Now that the new law has officially gone into effect, people living in the state worry what this spells for the future, and argue that it doesn’t reflect the spirit of personal freedom the state is supposed to represent. “Personally, it’s very frustrating for me because there are so many activists and organizations and people on the ground doing grassroots work, and you turn around and these are the things coming out of our state. These are the things that make national headlines,” said Heather Turner (they/them). “There must be some people that support it otherwise it wouldn’t be going through the legislature, but in terms of my group — a lot of very young people, a lot of queer [people] and people of color — we don’t support it and feel very disenfranchised and just really frustrated with the lack of representation we get. There are so many better issues that we could be spending our time on and instead it feels like we’re having to constantly claw back progress.”
Jaime Nunez-Vizcaya says that he understands that the stakes are lower for him because he cannot get pregnant himself, but this bill still has the possibility to take away his freedom to choose if and when he decides to become a parent. “Me and my significant other, she and I feel the same way on this topic. We obviously use contraceptives and are being safe and not trying to have a child right now for many other reasons other than we need money, we’re too young, and can’t afford that. If we do have a child, it is on our own terms,” he said. Nunez-Vizcaya explained that he believes in gun rights, with restrictions, and other personal freedoms, so why would the right to choose not be included among them? “If you feel that you don’t have as much rights or as little rights in this world, whether it be the right to not wear a mask, the right to not have a vaccine — which does affect other people — wouldn’t this be part of those rights?”
The ban is also unpopular among those who wouldn’t seem to be directly impacted, like 62-year-old Dale G., who asked not to use his last name. Dale has a 33-year-old daughter, and explained that as a liberal in Dallas, most of his circle is also made up of liberals. While the cities in Texas are more populous, diverse, and left-leaning, these voices are often drowned out in the media and in the state legislature. “In a presidential election, usually like 40 to 45 percent will be voting for the Democratic candidate and that’s a big chunk,” he said.
“The really outrageous part is that even in the law itself, there’s no state enforcement of this law. It explicitly states that,” Dale explained. “When I first heard about the law I thought, oh, that just means these right to life organizations can go out and sue all the women’s clinics and pretty much obliterate that side of women’s health in Texas.
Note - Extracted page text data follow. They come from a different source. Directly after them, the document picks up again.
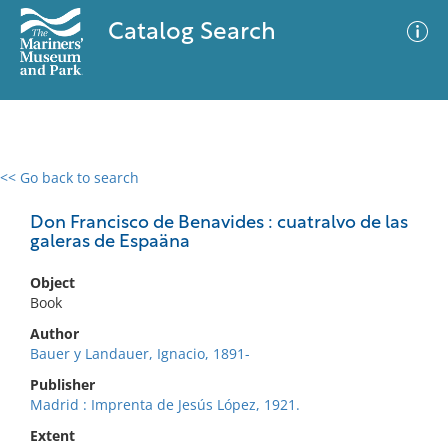
Catalog Search
<< Go back to search
0 results
Advanced Search
Filter
Don Francisco de Benavides : cuatralvo de las
galeras de Espaäna
Object
No results meet your criteria
Book
Author
Bauer y Landauer, Ignacio, 1891-
Publisher
Madrid : Imprenta de Jesús López, 1921.
Extent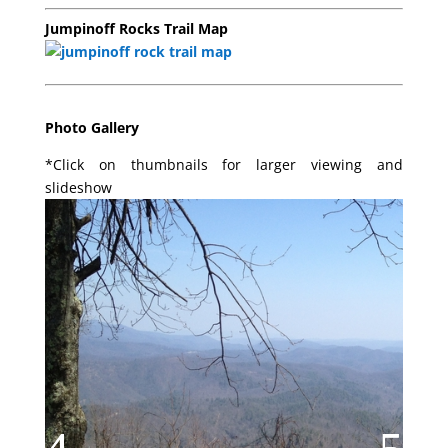
Jumpinoff Rocks Trail Map
Photo Gallery
*Click on thumbnails for larger viewing and
slideshow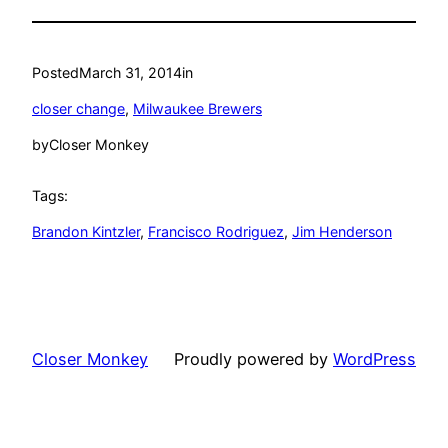
Posted
March 31, 2014
in
closer change
, 
Milwaukee Brewers
by
Closer Monkey
Tags:
Brandon Kintzler
, 
Francisco Rodriguez
, 
Jim Henderson
Closer Monkey
Proudly powered by
WordPress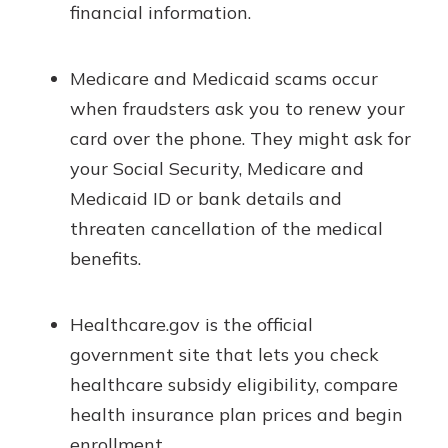
financial information.
Medicare and Medicaid scams occur
when fraudsters ask you to renew your
card over the phone. They might ask for
your Social Security, Medicare and
Medicaid ID or bank details and
threaten cancellation of the medical
benefits.
Healthcare.gov is the official
government site that lets you check
healthcare subsidy eligibility, compare
health insurance plan prices and begin
enrollment.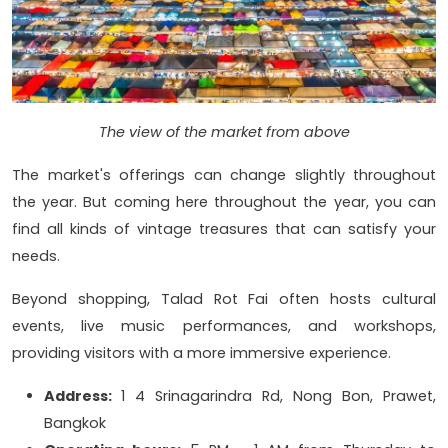
The view of the market from above
The market's offerings can change slightly throughout
the year. But coming here throughout the year, you can
find all kinds of vintage treasures that can satisfy your
needs.
Beyond shopping, Talad Rot Fai often hosts cultural
events, live music performances, and workshops,
providing visitors with a more immersive experience.
Address:
1 4 Srinagarindra Rd, Nong Bon, Prawet,
Bangkok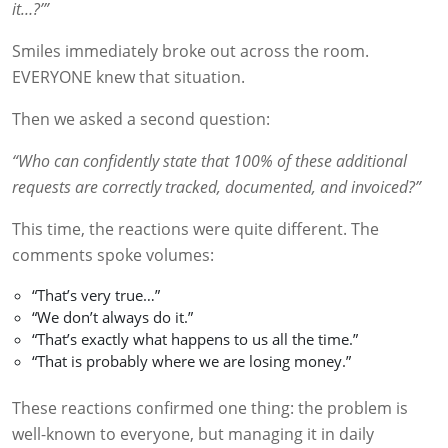
it…?’”
Smiles immediately broke out across the room.
EVERYONE knew that situation.
Then we asked a second question:
“Who can confidently state that 100% of these additional
requests are correctly tracked, documented, and invoiced?”
This time, the reactions were quite different. The
comments spoke volumes:
“That’s very true…”
“We don’t always do it.”
“That’s exactly what happens to us all the time.”
“That is probably where we are losing money.”
These reactions confirmed one thing: the problem is
well-known to everyone, but managing it in daily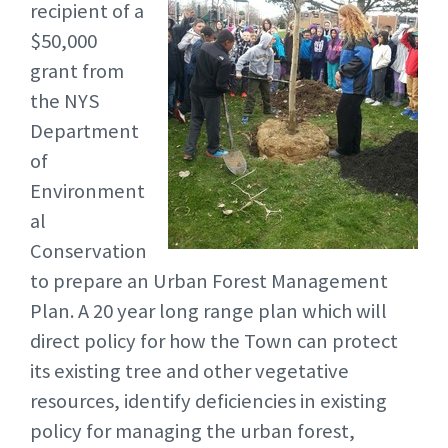
recipient of a
$50,000
grant from
the NYS
Department
of
Environment
al
Conservation
to prepare an Urban Forest Management
Plan. A 20 year long range plan which will
direct policy for how the Town can protect
its existing tree and other vegetative
resources, identify deficiencies in existing
policy for managing the urban forest,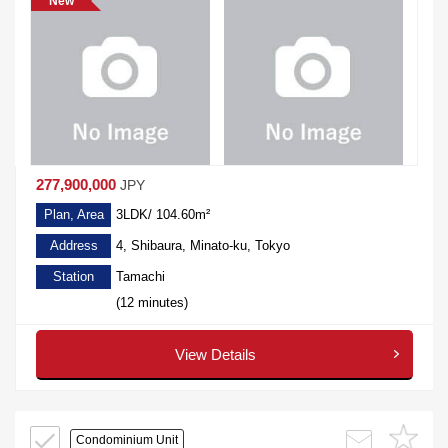
New
277,900,000
JPY
Plan, Area
3LDK/ 104.60m²
Address
4, Shibaura, Minato-ku, Tokyo
Station
Tamachi
(12 minutes)
View Details
Condominium Unit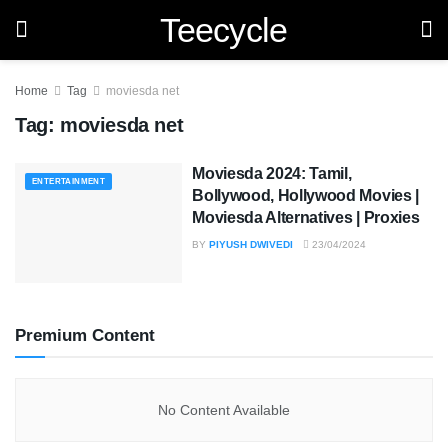
Teecycle
Home
Tag
moviesda net
Tag:
moviesda net
Moviesda 2024: Tamil,
ENTERTAINMENT
Bollywood, Hollywood Movies |
Moviesda Alternatives | Proxies
BY
PIYUSH DWIVEDI
23/04/2024
Premium Content
No Content Available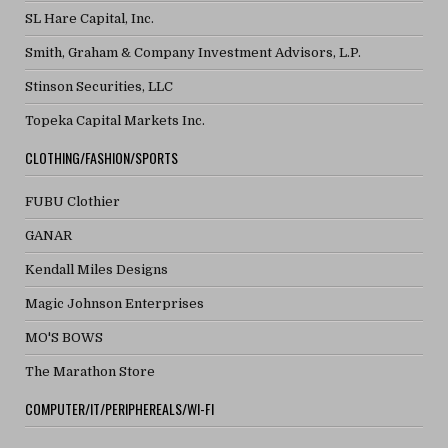
SL Hare Capital, Inc.
Smith, Graham & Company Investment Advisors, L.P.
Stinson Securities, LLC
Topeka Capital Markets Inc.
CLOTHING/FASHION/SPORTS
FUBU Clothier
GANAR
Kendall Miles Designs
Magic Johnson Enterprises
MO'S BOWS
The Marathon Store
COMPUTER/IT/PERIPHEREALS/WI-FI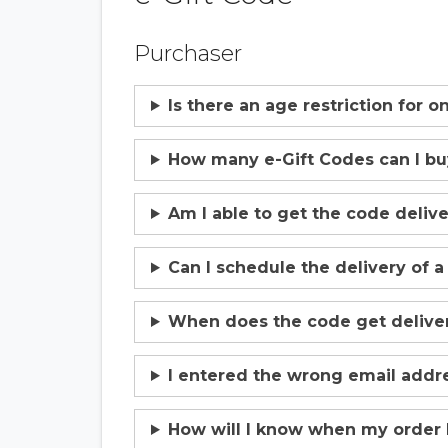
Purchaser
Is there an age restriction for 
How many e-Gift Codes can I b
Am I able to get the code deliv
Can I schedule the delivery of a
When does the code get deliver
I entered the wrong email addre
How will I know when my order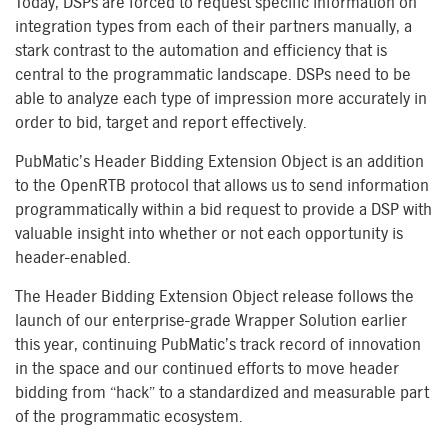
Today, DSPs are forced to request specific information on
integration types from each of their partners manually, a
stark contrast to the automation and efficiency that is
central to the programmatic landscape. DSPs need to be
able to analyze each type of impression more accurately in
order to bid, target and report effectively.
PubMatic’s Header Bidding Extension Object is an addition
to the OpenRTB protocol that allows us to send information
programmatically within a bid request to provide a DSP with
valuable insight into whether or not each opportunity is
header-enabled.
The Header Bidding Extension Object release follows the
launch of our enterprise-grade Wrapper Solution earlier
this year, continuing PubMatic’s track record of innovation
in the space and our continued efforts to move header
bidding from “hack” to a standardized and measurable part
of the programmatic ecosystem.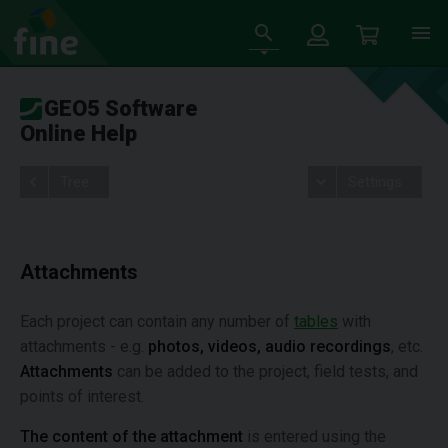
GEO5 Software
Online Help
Tree
Settings
Attachments
Each project can contain any number of
tables
with
attachments - e.g.
photos, videos, audio recordings
, etc.
Attachments
can be added to the project, field tests, and
points of interest.
The content of the attachment
is entered using the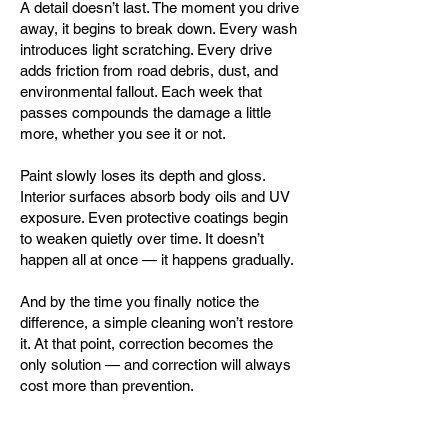
A detail doesn’t last. The moment you drive
away, it begins to break down. Every wash
introduces light scratching. Every drive
adds friction from road debris, dust, and
environmental fallout. Each week that
passes compounds the damage a little
more, whether you see it or not.
Paint slowly loses its depth and gloss.
Interior surfaces absorb body oils and UV
exposure. Even protective coatings begin
to weaken quietly over time. It doesn’t
happen all at once — it happens gradually.
And by the time you finally notice the
difference, a simple cleaning won’t restore
it. At that point, correction becomes the
only solution — and correction will always
cost more than prevention.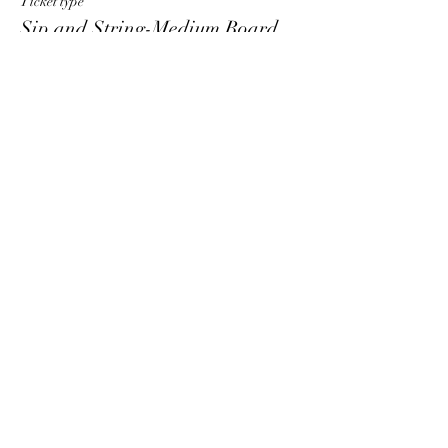
Ticket type
Sip and String-Medium Board
More info
Price
$55.00
+$1.38 ticket service fee
Sale ended
Ticket type
Sip and String-Large Board
More info
Price
$60.00
+$1.50 ticket service fee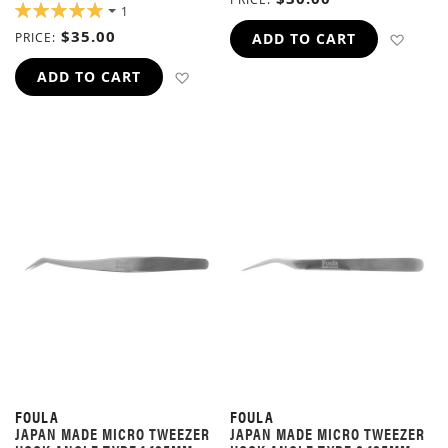
RATING:
1
100%
$35.00
ADD 
PRICE
ADD TO CART
ADD TO WISH LIST
ADD TO CART
FOULA
FOULA
JAPAN MADE MICRO TWEEZER
JAPAN MADE MICRO TWEEZER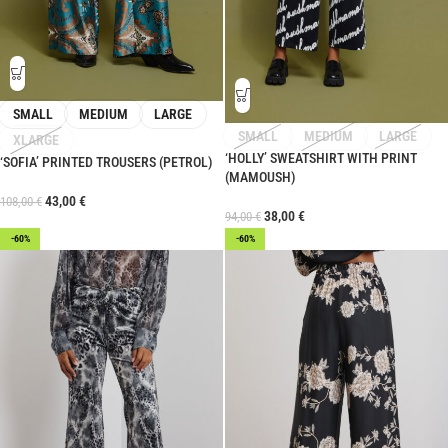
SMALL
MEDIUM
LARGE
SMALL
MEDIUM
LARGE
XLARGE
‘HOLLY’ SWEATSHIRT WITH PRINT
‘SOFIA’ PRINTED TROUSERS (PETROL)
(MAMOUSH)
43,00
€
108,00
€
38,00
€
94,00
€
-60%
-60%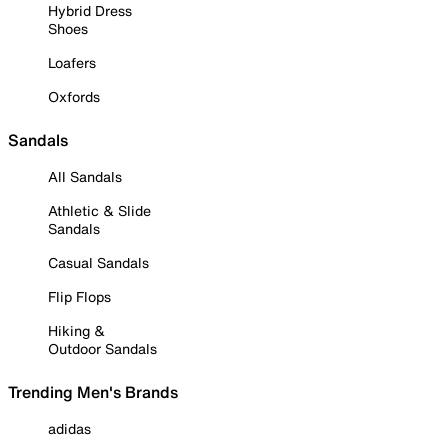
Hybrid Dress
Shoes
Loafers
Oxfords
Sandals
All Sandals
Athletic & Slide
Sandals
Casual Sandals
Flip Flops
Hiking &
Outdoor Sandals
Trending Men's Brands
adidas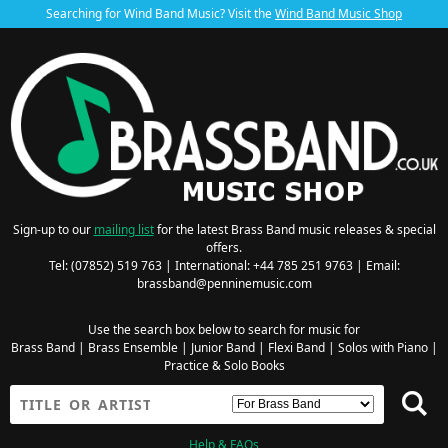
Searching for Wind Band Music? Visit the
Wind Band Music Shop
Sign-up to our
mailing list
for the latest Brass Band music releases & special
offers.
Tel: (07852) 519 763 | International: +44 785 251 9763 | Email:
brassband@penninemusic.com
Use the search box below to search for music for
Brass Band
|
Brass Ensemble
|
Junior Band
|
Flexi Band
|
Solos with Piano
|
Practice & Solo Books
Help & FAQs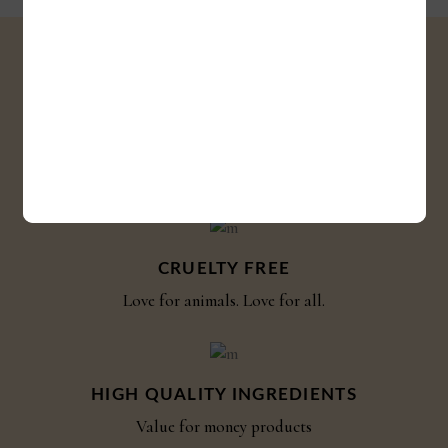
SHIPPING
Shipping globally
CRUELTY FREE
Love for animals. Love for all.
HIGH QUALITY INGREDIENTS
Value for money products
Because even if they’re not successful they’re still tying them up in court. The whole purpose of it just seems like it’s to sow chaos.” He continued, “It’s so evil to me. It’s undermining the purpose of the law itself.”
Dale isn’t the only one worried about the wider-ranging impacts of this ban. Turner also noted that clinics that provide abortions are often where nonbinary people like themself and other marginalized identities go to receive any kind of reproductive care. They fear “the flight of physicians, and people who are willing to provide abortions leaving the state.”
“A lot of times those providers are also more trans-inclusive, at least on a per ratio basis, than the rest of physicians,” they continued. “The fact that especially the trans community could be losing access to those physicians when we have so few physicians in the first place that are really willing to listen to us and our needs — that’s a little scary. It’s really worrisome that we could be losing that important part of our community.”
“They’re about putting women in jail,” added Gem Adler. “In the end I don’t really see anything except fascist control of bodies. There’s no other reason for it, because they’re not fighting for medical care for people. They’re not fighting to keep these shootings out of the schools.”